Sonntag, 12. September 2010

Viel los

Meine alte Wohngegend war eher von Ureinwohnern geprägt - alte, zum Teil freundliche und allesamt neugierige Nachbarn. Die Häuser hatten höchstens zwei Etagen, es war nicht weit zum Park und Rossio war gleich nebenan - der berüchtigte Festplatz, auf dem jeden zweiten Dienstag im Monat ein Markt stattfindet, bei Stierkämpfen oder Konzerten in der Arena (ja, es ist eine Mufu-Arena) auch gern als Parkplatz genutzt. Jeden Morgen entweder 8:30 oder 9:00 Uhr kam das Bäckerauto (jedenfalls immer, wenn ich um die Zeit daheim war), hat gehupt und an der Einfahrt zu unserer sehr kurzen Straße gehalten und die Omis und Opis mit frischen Brötchen versorgt. Auf der Kopfsteinpflasterstraße rings um Rossio war eigentlich immer Verkehr und vor allem Sirenen von Krankenwagen, Polizei und Feuerwehr hat man oft gehört. Rossio ist nämlich von drei Seiten von Einbahnstraßen umgeben. Wenn man also einmal drin ist in der Verkehrsführung musste man zwangsläufig bei uns vorbei. Allerdings war es genau das. Vorbeifahren. Zum Anhalten gab es kaum einen Grund.

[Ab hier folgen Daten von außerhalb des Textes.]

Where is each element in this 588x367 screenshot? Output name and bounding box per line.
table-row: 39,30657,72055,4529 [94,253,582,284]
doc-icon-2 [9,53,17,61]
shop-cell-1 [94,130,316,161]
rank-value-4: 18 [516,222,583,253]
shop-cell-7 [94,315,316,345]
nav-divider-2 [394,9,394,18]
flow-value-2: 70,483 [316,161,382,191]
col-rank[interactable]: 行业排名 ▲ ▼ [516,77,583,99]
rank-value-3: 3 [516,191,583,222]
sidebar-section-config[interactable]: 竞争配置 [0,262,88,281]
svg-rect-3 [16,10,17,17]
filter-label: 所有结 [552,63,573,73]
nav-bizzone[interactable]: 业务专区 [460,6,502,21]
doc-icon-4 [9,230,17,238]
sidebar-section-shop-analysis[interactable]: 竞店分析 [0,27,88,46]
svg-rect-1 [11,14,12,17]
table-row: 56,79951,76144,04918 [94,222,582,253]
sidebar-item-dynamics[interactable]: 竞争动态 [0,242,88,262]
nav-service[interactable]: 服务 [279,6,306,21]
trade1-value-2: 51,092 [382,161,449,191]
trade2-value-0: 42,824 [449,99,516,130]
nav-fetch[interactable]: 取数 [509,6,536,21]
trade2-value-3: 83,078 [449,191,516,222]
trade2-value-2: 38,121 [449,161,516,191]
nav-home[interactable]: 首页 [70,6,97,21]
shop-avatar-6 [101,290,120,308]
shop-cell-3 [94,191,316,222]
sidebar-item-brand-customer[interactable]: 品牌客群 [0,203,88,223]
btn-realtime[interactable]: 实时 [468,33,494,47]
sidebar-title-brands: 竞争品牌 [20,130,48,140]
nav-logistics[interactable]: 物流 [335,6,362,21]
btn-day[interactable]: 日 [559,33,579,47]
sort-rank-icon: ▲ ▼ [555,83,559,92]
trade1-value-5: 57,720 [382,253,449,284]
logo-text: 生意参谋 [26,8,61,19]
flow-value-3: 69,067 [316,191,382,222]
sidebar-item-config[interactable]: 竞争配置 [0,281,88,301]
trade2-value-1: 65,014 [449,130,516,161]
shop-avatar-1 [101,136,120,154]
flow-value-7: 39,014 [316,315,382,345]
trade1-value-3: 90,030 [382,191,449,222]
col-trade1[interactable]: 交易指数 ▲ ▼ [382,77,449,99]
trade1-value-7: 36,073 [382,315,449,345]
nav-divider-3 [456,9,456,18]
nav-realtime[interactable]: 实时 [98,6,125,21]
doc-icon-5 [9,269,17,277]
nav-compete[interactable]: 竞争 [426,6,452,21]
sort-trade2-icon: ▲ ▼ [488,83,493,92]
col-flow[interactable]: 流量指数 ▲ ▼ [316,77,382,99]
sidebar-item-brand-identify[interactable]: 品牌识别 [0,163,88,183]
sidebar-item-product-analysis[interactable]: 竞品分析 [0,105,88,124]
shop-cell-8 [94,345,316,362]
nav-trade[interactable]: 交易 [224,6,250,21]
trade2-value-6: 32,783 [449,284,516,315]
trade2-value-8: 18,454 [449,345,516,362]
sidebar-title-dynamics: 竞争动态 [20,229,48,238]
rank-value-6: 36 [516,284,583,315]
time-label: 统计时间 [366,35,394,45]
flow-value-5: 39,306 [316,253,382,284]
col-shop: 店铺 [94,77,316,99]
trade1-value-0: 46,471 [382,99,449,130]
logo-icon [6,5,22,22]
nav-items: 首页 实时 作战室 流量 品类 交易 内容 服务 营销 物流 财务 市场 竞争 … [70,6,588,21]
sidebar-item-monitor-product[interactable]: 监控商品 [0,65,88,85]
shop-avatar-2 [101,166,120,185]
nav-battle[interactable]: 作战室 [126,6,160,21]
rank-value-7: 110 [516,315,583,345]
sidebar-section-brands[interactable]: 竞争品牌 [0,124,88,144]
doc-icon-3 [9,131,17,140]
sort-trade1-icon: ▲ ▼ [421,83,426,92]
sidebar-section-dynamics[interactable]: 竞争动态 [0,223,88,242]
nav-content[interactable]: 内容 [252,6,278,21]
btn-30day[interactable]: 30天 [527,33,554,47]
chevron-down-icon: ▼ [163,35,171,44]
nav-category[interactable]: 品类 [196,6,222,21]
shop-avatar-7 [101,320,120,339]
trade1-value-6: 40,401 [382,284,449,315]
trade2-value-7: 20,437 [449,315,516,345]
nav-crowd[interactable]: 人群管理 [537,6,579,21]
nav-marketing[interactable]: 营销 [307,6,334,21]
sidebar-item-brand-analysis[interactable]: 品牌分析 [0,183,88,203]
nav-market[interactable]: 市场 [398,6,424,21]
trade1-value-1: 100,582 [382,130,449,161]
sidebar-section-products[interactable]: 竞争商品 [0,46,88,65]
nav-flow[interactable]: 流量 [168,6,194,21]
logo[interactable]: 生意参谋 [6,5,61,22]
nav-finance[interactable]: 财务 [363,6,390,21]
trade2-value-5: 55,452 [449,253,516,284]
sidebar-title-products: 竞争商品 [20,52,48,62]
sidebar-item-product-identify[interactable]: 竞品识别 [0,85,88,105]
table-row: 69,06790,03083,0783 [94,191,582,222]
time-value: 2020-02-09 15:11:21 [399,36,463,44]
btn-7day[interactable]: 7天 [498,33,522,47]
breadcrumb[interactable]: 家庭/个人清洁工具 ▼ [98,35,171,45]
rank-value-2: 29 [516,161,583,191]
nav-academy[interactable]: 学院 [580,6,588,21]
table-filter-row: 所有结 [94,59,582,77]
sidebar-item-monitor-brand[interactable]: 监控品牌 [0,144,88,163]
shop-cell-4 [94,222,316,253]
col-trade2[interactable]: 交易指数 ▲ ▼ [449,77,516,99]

Jetzt bin ich wenige hundert Meter stadtauswärts gezogen, in eine neuere Wohngegend, und bin damit schon fast wieder raus aus der Stadt - ja, Évora ist nicht groß, jedenfalls nicht in diese Richtung. ;) Die Häuser haben etwa vier Etagen, die Straße Asphalt und die Nachbarn sind allerhöchstens nur noch halb so alt und natürlich vielzähliger. Es gibt deutlich weniger Sirenengeheul hier, allerdings mehr Verkehr insgesamt. Gleich nebenan ist ein kleiner Kreisverkehr - eigentlich eine normale 4-Straßen-Kreuzung, aber die Portugiesen lieben Kreisverkehre und praktisch sind sie ja in der Tat. Allerdings kommt mir die Kreisverkehrregelung in Portugal ziemlich komisch vor. Bisher hab ich noch kein richtiges System dahinter erkannt. Ein befreundeter Franzose, der hier Auto fährt, ist auch noch nicht dahinter gekommen. Deshalb hab ich das mal beobachtet. Ich hab das ja so gelernt: reinfahren nach rechts rum ohne zu blinken und nur beim Rausfahren wird geblinkt. Klingt logisch, verständlich, einfach, übersichtlich, effektiv (keine typisch portugiesischen Eigenschaften, nach meinen bisherigen Erfahrungen).
Also, wie machen die das? Soweit ich das verstehe, behandeln sie den Kreisverkehr, als wäre es eine normale Kreuzung. Wenn sie also in einem Vierer-Kreisverkehr (wie der vor meinem Haus) die erste Abfahrt nehmen wollen, blinken sie rechts, bei der zweiten gar nicht und bei der dritten links. Ich weiß nicht, was sie tun, wenn sie umkehren wollen - wahrscheinlich einfach warten, bis grad niemand guckt :) Komplexer wird das bei großen Kreisverkehren, denn da sieht man natürlich oft nicht, wo ein Auto reinkommt und daher weiß man auch nicht, wo es laut Blinkung hin will. Um das System zu verstehen müsste ich wohl nochmal umziehen. Es hat jedenfalls etwas mit verschiedenen Fahrspuren zu tun. Also wer raus will, fährt rechts und wer drin bleibt fährt links (innen). Allerdings gehen auch manchmal mehrere Fahrspuren aus dem Kreisverkehr raus... Und wie das da mit dem Blinken ist, kann ich auch nicht sagen.
Mich hat diese Kreisverkehrsbehandlung etwas gewundert (nur ein ganz kleines bisschen, nach mehr als anderthalb Jahren in Portugal). Aber von meinem Beobachtungsposten konnte ich feststellen, dass sogar Fahrschulen dieses System anwenden. Und ich dachte, Verkehrsregeln werden nach und nach EU-weit gleichgebügelt. Vielleicht gibts also bald EU-weit die portugiesische Methode, dann wisst ihr wenigstens auch, wovon ich hier schreibe ;)

Außer dem Kreisverkehr gibts hier aber noch viiiieeeel mehr zu sehen, zum Beispiel aufgebrochene Bäckertransporter, liegengebliebene Kleinwagen und Straßenfeger mit portugiesischer Effizienz. Da ich aber jetzt schon wieder so viel geschrieben hab, werd ich das erstmal nicht weiter ausführen.